Source material:
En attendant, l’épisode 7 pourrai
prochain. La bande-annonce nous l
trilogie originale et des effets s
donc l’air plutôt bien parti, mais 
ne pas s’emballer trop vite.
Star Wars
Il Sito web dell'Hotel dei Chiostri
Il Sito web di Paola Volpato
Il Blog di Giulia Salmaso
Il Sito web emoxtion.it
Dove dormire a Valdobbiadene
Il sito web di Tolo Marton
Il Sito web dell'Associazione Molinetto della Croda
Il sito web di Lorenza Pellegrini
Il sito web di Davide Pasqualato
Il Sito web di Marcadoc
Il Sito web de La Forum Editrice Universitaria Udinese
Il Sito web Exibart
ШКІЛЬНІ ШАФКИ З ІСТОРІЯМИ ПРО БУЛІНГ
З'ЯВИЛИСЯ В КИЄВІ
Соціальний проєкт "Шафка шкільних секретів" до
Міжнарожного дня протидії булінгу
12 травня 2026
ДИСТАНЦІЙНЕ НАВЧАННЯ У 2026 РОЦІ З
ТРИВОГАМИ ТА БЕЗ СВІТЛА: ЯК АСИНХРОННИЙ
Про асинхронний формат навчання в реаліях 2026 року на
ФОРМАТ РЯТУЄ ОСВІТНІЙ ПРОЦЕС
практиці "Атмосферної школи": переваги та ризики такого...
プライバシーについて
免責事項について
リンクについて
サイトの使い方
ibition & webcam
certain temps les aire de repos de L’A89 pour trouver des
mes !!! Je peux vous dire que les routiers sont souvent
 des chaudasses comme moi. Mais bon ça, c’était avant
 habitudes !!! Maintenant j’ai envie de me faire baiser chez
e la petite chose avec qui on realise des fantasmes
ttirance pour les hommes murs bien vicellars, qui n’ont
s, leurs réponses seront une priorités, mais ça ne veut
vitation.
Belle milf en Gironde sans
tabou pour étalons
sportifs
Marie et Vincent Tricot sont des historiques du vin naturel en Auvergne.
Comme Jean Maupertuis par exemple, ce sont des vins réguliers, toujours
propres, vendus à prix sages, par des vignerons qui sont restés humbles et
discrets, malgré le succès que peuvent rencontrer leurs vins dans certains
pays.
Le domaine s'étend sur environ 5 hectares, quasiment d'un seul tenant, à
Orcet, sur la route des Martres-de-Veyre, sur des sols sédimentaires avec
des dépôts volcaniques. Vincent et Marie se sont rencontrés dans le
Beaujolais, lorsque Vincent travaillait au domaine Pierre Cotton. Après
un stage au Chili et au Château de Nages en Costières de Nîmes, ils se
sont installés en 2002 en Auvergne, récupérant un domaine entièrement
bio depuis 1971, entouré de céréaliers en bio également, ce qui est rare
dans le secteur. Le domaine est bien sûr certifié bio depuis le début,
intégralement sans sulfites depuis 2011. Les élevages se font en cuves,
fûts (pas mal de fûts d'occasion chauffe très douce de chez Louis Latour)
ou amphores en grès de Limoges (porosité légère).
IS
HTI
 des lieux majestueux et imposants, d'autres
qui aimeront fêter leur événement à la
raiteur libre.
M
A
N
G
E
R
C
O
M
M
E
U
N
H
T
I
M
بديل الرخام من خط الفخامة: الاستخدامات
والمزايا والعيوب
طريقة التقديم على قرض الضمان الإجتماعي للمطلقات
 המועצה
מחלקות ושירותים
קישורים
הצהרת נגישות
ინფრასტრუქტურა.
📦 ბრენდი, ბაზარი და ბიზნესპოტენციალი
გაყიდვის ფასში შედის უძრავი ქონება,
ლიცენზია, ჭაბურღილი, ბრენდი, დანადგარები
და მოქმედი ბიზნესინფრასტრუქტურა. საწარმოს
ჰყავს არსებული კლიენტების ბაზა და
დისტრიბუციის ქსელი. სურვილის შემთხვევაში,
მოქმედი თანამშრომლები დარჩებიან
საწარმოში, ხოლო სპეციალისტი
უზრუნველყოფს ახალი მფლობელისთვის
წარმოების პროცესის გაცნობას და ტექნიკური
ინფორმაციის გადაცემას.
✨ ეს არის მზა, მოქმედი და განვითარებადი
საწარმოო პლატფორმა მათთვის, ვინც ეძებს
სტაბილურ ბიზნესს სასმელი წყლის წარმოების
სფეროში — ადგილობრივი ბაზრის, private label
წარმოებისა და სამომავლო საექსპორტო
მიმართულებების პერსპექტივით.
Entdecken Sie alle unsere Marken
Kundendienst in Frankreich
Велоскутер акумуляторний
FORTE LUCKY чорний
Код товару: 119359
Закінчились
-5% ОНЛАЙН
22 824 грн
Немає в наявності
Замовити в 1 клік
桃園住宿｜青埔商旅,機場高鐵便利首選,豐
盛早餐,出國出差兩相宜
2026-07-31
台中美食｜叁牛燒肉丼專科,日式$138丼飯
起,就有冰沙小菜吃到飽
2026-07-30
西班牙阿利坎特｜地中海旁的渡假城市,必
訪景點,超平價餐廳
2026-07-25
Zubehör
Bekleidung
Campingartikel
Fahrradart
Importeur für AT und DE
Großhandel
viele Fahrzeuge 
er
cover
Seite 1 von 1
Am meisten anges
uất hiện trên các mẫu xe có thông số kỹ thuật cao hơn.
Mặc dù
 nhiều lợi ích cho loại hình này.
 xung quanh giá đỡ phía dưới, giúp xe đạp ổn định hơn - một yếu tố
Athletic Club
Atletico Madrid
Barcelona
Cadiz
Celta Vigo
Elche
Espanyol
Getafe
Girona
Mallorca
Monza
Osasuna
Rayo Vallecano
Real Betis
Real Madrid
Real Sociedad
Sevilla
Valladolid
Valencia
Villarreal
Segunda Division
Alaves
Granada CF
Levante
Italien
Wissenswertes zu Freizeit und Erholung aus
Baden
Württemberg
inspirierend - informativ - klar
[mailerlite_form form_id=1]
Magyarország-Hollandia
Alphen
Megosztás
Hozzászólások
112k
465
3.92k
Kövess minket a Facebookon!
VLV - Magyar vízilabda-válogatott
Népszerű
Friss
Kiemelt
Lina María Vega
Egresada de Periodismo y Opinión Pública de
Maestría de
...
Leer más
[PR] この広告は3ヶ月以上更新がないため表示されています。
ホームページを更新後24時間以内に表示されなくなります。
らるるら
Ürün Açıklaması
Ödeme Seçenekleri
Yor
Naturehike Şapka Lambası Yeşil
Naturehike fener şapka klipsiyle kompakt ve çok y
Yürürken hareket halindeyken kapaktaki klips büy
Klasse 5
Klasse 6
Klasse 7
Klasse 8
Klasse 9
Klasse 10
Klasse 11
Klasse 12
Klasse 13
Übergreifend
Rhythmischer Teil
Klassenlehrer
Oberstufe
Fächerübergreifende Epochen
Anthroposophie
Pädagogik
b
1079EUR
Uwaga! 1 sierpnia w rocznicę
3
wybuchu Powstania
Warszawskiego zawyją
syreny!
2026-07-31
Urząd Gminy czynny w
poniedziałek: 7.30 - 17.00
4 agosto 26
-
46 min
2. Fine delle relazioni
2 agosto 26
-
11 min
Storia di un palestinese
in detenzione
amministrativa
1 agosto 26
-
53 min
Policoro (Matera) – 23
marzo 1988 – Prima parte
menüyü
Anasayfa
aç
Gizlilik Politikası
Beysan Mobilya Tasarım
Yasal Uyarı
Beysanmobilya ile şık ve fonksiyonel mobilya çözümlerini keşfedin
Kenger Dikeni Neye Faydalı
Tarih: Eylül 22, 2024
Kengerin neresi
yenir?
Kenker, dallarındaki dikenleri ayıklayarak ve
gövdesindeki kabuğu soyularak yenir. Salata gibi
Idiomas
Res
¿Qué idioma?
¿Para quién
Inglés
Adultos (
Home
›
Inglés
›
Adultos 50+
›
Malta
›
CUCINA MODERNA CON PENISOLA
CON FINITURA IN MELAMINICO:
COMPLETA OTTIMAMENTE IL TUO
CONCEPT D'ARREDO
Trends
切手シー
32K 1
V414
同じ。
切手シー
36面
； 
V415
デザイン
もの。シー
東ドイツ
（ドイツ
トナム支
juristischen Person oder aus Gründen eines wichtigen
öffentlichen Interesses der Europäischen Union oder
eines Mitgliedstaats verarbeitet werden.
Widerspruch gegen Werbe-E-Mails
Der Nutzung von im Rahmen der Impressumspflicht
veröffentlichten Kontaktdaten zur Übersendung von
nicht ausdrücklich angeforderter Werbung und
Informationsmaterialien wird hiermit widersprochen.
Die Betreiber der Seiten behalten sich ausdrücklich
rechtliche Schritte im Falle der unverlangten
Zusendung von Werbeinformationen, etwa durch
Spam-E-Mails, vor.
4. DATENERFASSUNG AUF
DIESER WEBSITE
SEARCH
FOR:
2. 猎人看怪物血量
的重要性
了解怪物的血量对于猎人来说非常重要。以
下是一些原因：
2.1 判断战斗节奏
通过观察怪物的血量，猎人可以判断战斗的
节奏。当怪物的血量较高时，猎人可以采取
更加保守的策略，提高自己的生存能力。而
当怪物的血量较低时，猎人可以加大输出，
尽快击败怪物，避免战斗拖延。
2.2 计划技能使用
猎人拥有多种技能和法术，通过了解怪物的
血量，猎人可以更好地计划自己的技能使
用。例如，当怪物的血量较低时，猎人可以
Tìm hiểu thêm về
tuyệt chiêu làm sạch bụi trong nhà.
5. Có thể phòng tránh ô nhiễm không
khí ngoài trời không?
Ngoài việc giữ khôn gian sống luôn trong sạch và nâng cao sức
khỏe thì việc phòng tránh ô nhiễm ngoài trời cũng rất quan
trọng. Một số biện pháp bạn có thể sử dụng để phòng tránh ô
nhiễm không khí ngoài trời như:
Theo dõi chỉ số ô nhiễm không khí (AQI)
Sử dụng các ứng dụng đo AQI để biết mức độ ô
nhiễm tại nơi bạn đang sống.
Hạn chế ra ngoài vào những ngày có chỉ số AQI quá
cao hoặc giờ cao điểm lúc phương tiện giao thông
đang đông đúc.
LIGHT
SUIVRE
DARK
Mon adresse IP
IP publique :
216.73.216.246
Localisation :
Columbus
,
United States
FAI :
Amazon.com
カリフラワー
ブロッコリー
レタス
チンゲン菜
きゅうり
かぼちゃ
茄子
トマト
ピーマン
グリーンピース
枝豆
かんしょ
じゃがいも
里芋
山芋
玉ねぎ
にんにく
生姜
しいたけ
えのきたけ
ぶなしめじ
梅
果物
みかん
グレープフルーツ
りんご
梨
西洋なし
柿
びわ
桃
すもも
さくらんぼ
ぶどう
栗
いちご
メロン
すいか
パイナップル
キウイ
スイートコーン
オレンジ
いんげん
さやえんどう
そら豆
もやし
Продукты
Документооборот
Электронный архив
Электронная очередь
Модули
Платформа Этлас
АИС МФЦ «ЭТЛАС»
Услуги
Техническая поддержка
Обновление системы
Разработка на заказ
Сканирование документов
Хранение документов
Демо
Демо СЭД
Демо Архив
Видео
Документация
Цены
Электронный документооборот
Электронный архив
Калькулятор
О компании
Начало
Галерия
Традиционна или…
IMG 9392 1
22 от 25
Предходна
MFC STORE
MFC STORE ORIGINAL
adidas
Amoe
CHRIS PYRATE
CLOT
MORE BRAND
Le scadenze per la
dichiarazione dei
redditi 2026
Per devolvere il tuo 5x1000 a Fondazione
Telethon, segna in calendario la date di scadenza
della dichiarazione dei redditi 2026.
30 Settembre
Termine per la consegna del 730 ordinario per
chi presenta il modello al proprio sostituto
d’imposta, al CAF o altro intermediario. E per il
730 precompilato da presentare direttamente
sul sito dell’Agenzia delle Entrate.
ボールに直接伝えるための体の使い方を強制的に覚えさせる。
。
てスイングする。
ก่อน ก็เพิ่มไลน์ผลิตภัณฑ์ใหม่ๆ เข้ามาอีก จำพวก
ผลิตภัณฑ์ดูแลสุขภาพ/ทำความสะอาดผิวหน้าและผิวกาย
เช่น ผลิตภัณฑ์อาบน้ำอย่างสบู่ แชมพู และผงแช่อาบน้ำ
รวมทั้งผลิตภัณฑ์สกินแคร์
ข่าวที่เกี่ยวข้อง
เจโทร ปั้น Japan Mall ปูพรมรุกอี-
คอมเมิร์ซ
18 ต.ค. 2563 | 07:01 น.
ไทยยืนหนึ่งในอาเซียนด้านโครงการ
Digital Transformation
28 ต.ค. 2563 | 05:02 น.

Exercise details:
What you give back must be the stretch above, starting at the line with "propres, vendus à" and ending at the line with "un stage au", copied exactly.

Answer to the exercise:
propres, vendus à prix sages, par des vignerons qui sont restés humbles et
discrets, malgré le succès que peuvent rencontrer leurs vins dans certains
pays.
Le domaine s'étend sur environ 5 hectares, quasiment d'un seul tenant, à
Orcet, sur la route des Martres-de-Veyre, sur des sols sédimentaires avec
des dépôts volcaniques. Vincent et Marie se sont rencontrés dans le
Beaujolais, lorsque Vincent travaillait au domaine Pierre Cotton. Après
un stage au Chili et au Château de Nages en Costières de Nîmes, ils se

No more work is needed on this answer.